━━━━━ Supplied data ━━━━━
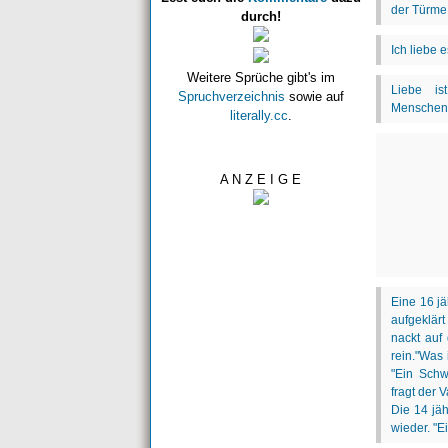
durch!
Weitere Sprüche gibt's im
Spruchverzeichnis
sowie auf
literally.cc
.
A N Z E I G E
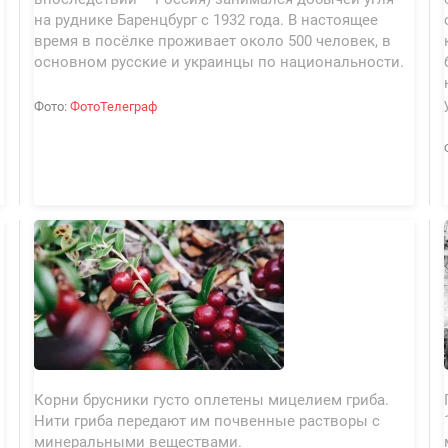
на руднике Баренцбург с 1932 года. В настоящее
время в посёлке проживает около 500 человек, в
основном русские и украинцы по национальности.
Фото:
ФотоТелеграф
Корни брусники густо оплетены мицелием гриба.
Нити гриба передают им почвенные растворы с
минеральными веществами.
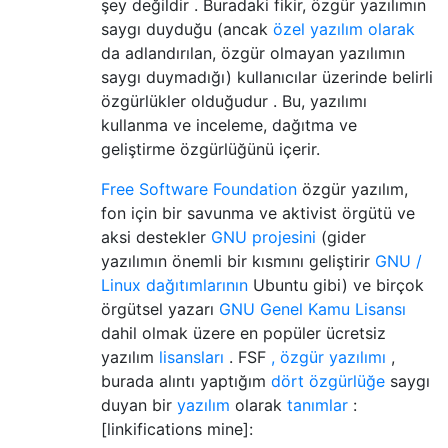
şey değildir . Buradaki fikir, özgür yazılımın
saygı duyduğu (ancak
özel yazılım olarak
da adlandırılan, özgür olmayan yazılımın
saygı duymadığı) kullanıcılar üzerinde belirli
özgürlükler olduğudur . Bu, yazılımı
kullanma ve inceleme, dağıtma ve
geliştirme özgürlüğünü içerir.
Free Software Foundation
özgür yazılım,
fon için bir savunma ve aktivist örgütü ve
aksi destekler
GNU projesini
(gider
yazılımın önemli bir kısmını geliştirir
GNU /
Linux dağıtımlarının
Ubuntu gibi) ve birçok
örgütsel yazarı
GNU Genel Kamu Lisansı
dahil olmak üzere en popüler ücretsiz
yazılım
lisansları
. FSF
, özgür yazılımı
,
burada alıntı yaptığım
dört özgürlüğe
saygı
duyan bir
yazılım
olarak
tanımlar
:
[linkifications mine]:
━━━━━
## [Work required]
All lines from the one that has "burada alıntı yaptığım" through the end of the material above should be returned exactly; omit the rest.

## [Answer section]
burada alıntı yaptığım
dört özgürlüğe
saygı
duyan bir
yazılım
olarak
tanımlar
:
[linkifications mine]:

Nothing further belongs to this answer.